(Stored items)
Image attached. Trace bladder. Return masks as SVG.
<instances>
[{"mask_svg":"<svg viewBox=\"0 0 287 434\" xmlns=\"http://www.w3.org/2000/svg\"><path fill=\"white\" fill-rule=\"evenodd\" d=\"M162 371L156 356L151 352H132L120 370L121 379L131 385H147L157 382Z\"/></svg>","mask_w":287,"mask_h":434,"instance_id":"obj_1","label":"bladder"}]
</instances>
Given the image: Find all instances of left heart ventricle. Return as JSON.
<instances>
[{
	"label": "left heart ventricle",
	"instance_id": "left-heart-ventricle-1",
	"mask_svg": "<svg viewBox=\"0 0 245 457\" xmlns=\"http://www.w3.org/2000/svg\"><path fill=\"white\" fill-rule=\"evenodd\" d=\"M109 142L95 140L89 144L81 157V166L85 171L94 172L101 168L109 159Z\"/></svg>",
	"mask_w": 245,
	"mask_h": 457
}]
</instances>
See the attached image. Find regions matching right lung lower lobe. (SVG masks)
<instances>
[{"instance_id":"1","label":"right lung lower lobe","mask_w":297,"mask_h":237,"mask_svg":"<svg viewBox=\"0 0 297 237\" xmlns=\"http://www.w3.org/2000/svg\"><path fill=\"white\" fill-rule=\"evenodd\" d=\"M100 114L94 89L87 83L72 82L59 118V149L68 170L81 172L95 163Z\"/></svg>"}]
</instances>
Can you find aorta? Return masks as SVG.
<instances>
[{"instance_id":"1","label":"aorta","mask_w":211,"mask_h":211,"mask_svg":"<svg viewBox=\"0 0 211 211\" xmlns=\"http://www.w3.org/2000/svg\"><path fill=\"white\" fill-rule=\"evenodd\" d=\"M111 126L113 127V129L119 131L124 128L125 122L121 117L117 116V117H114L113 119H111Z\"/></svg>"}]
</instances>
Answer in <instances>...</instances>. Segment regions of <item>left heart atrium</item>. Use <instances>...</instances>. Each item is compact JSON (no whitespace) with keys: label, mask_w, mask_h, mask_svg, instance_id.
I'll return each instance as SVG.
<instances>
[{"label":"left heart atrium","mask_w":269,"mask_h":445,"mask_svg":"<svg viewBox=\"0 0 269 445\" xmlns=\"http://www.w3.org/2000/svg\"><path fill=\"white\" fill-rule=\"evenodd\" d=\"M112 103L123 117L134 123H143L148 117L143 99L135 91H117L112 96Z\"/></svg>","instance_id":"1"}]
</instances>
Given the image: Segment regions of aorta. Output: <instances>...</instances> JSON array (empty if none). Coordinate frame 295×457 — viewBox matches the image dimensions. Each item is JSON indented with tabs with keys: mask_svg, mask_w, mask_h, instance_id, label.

INSTRUCTIONS TO FOLLOW: What is wanted is the line containing "Answer in <instances>...</instances>." and every line after it through the last line of the entries, printed exactly.

RESPONSE TO THIS TASK:
Answer in <instances>...</instances>. Segment regions of <item>left heart atrium</item>. Use <instances>...</instances>. Each item is compact JSON (no whitespace) with keys: label, mask_w, mask_h, mask_svg, instance_id.
I'll return each instance as SVG.
<instances>
[{"label":"left heart atrium","mask_w":269,"mask_h":445,"mask_svg":"<svg viewBox=\"0 0 269 445\" xmlns=\"http://www.w3.org/2000/svg\"><path fill=\"white\" fill-rule=\"evenodd\" d=\"M112 103L123 117L134 123H143L148 117L143 99L135 91H117L112 96Z\"/></svg>","instance_id":"1"}]
</instances>
Given the image: Segment regions of aorta. Output: <instances>...</instances> JSON array (empty if none). Coordinate frame 295×457 — viewBox matches the image dimensions. Each item is JSON indented with tabs with keys: mask_svg, mask_w, mask_h, instance_id, label.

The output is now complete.